Pearl was born in Princeton, New Jersey, on October 10, 1963, to Judea and Ruth Pearl (née Rejwan). His father is an Israeli-American of Polish Jewish descent, and his mother was an Iraqi Jew whose family was saved from the Farhud by Muslim neighbors. His family moved to Encino, a neighborhood of Los Angeles, when his father took a position with the University of California, Los Angeles as professor of computer science and statistics and later director of the Cognitive Systems Laboratory. In 2011, Judea Pearl received the Turing Award, the 'Nobel Prize for Computer Science'. The history of the family and its connections to Israel are described by Judea Pearl in the Los Angeles Times article, "Roots in the Holy Land".

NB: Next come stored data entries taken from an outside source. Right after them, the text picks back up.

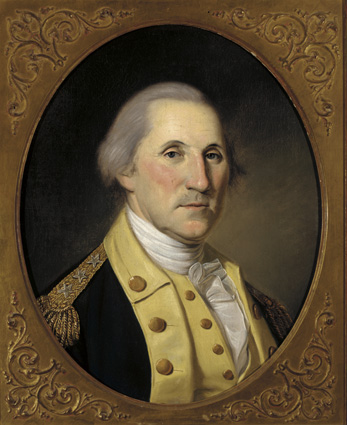 Where is `pattern on frame`? The image size is (347, 425). pattern on frame is located at coordinates (287, 396). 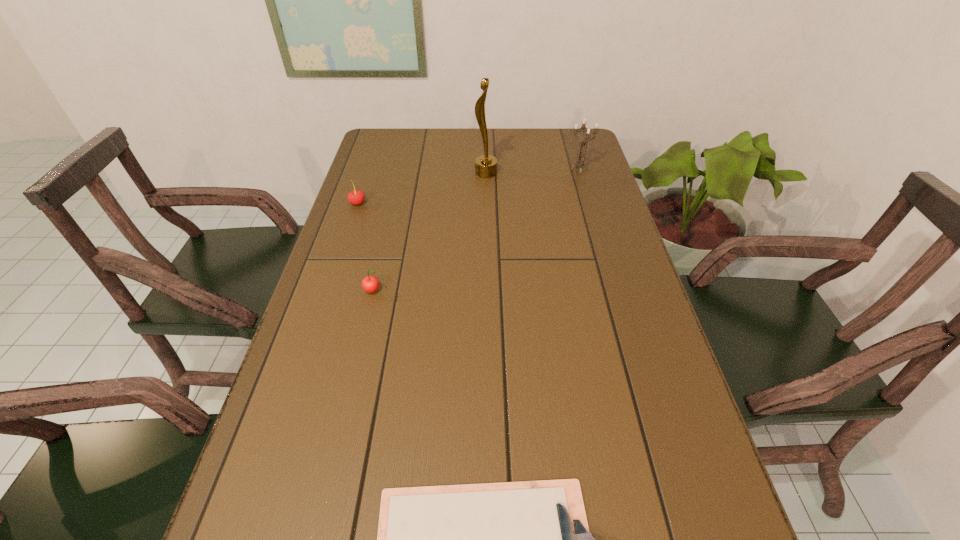 Where is `award`? The width and height of the screenshot is (960, 540). award is located at coordinates (486, 165).

Identify the location of the rightmost object. The width and height of the screenshot is (960, 540). (580, 162).

Find the location of `the second tallest object`. the second tallest object is located at coordinates (580, 162).

Locate an element on the screen. This screenshot has height=540, width=960. the left cherry is located at coordinates (356, 197).

This screenshot has width=960, height=540. In order to click on the farther cherry in this screenshot , I will do `click(356, 197)`.

This screenshot has width=960, height=540. What are the coordinates of `the second object from left to right` in the screenshot? It's located at (370, 284).

The height and width of the screenshot is (540, 960). Find the location of `the second nearest object`. the second nearest object is located at coordinates (370, 284).

Where is `free region located 0.210m on the front-facing side of the tallest object`? This screenshot has height=540, width=960. free region located 0.210m on the front-facing side of the tallest object is located at coordinates (413, 173).

At what (x,y) coordinates should I click in order to perform the action: click on vacant space located on the front-facing side of the tallest object. Please return your answer as a coordinate pair (x, y). This screenshot has height=540, width=960. Looking at the image, I should click on [421, 173].

At what (x,y) coordinates should I click in order to perform the action: click on free space located 0.380m on the front-facing side of the tallest object. Please return your answer as a coordinate pair (x, y). Image resolution: width=960 pixels, height=540 pixels. Looking at the image, I should click on (362, 173). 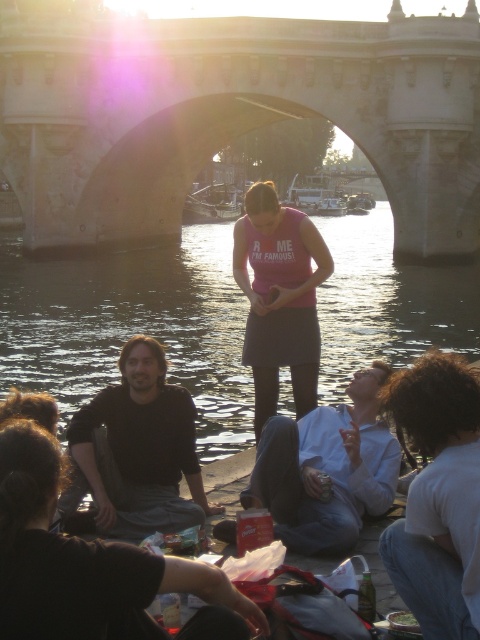 Is point (9, 349) farther from viewer compared to point (325, 266)?

Yes, it is.

Between dark water at center and pink matte skirt at center, which one has less height?

With less height is pink matte skirt at center.

The width and height of the screenshot is (480, 640). What do you see at coordinates (132, 326) in the screenshot?
I see `dark water at center` at bounding box center [132, 326].

You are a GUI agent. You are given a task and a screenshot of the screen. Output one action in this format:
    pyautogui.click(x=<x>, y=<y>)
    Task: Click on the dark water at center
    
    Given the screenshot: What is the action you would take?
    pyautogui.click(x=132, y=326)

Does stone bridge at center have a lesser height compared to pink matte skirt at center?

Incorrect, stone bridge at center's height does not fall short of pink matte skirt at center's.

What do you see at coordinates (230, 115) in the screenshot? The width and height of the screenshot is (480, 640). I see `stone bridge at center` at bounding box center [230, 115].

Where is `stone bridge at center`? The height and width of the screenshot is (640, 480). stone bridge at center is located at coordinates (230, 115).

Can you confirm if stone bridge at center is wider than dark water at center?

No.

Identify the location of stone bridge at center. [x=230, y=115]. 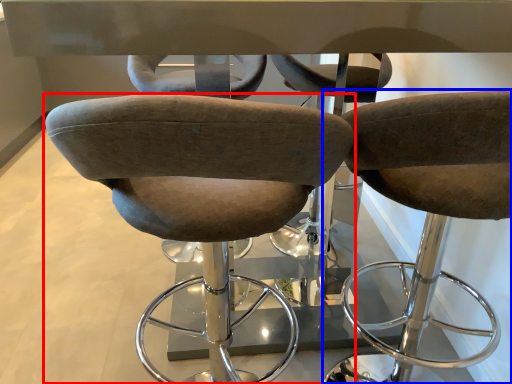 Question: Which object appears closest to the camera in this image, chair (highlighted by a red box) or chair (highlighted by a blue box)?

Choices:
 (A) chair
 (B) chair

Answer: (A) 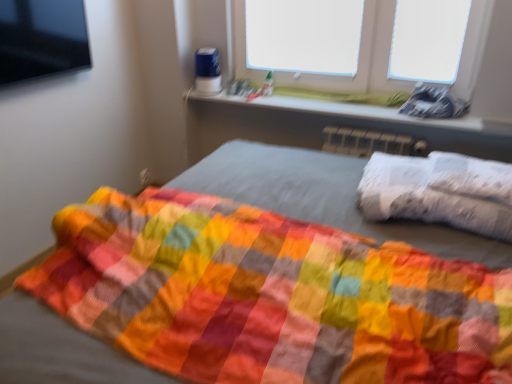 Question: In terms of height, does white matte window screen at upper center, the second window screen viewed from the right, look taller or shorter compared to white plastic window sill at upper center?

Choices:
 (A) short
 (B) tall

Answer: (B)

Question: In the image, is white matte window screen at upper center, the first window screen when ordered from left to right, positioned in front of or behind white plastic window sill at upper center?

Choices:
 (A) front
 (B) behind

Answer: (B)

Question: Which object is the farthest from the white plastic window sill at upper center?

Choices:
 (A) transparent plastic window at upper center
 (B) white matte window screen at upper center, the second window screen viewed from the right
 (C) transparent plastic at upper right, the 1th window screen positioned from the right
 (D) white textured pillow at right

Answer: (D)

Question: Which is nearer to the white matte window screen at upper center, the first window screen when ordered from left to right?

Choices:
 (A) transparent plastic window at upper center
 (B) white plastic window sill at upper center
 (C) transparent plastic at upper right, the 1th window screen positioned from the right
 (D) white textured pillow at right

Answer: (A)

Pearl attended Portola Junior High School and Birmingham High School. He then attended Stanford University from 1981 to 1985, where he was a Communication major with Phi Beta Kappa honors, a member of the Alpha Delta Phi fraternity, a co-founder of a student newspaper called the Stanford Commentator, as well as a reporter for the campus radio station KZSU. Pearl graduated from Stanford with a B.A. in Communication, after which he spent a summer as a Pulliam Fellow intern at The Indianapolis Star.
Following a trip to the Soviet Union, China and Europe, Pearl started his professional journalism career at the North Adams Transcript and The Berkshire Eagle in western Massachusetts. From there he moved to the San Francisco Business Times.
In 1990, Pearl moved to the Atlanta bureau of The Wall Street Journal and moved again in 1993 to its Washington, D.C., bureau to cover telecommunications. In 1996, he was assigned to the London bureau and in 1999 to Paris. His articles covered a range of topics, such as the October 1994 story of a Stradivarius violin allegedly found on a highway on-ramp and a June 2000 story about Iranian pop music.
He became more involved in international affairs: his most notable investigations covered the ethnic wars in the Balkans, where he discovered that charges of an alleged genocide committed in Kosovo were unsubstantiated. He also explored the American missile attack on a supposed military facility in Khartoum, which he proved to have been a pharmaceutical factory.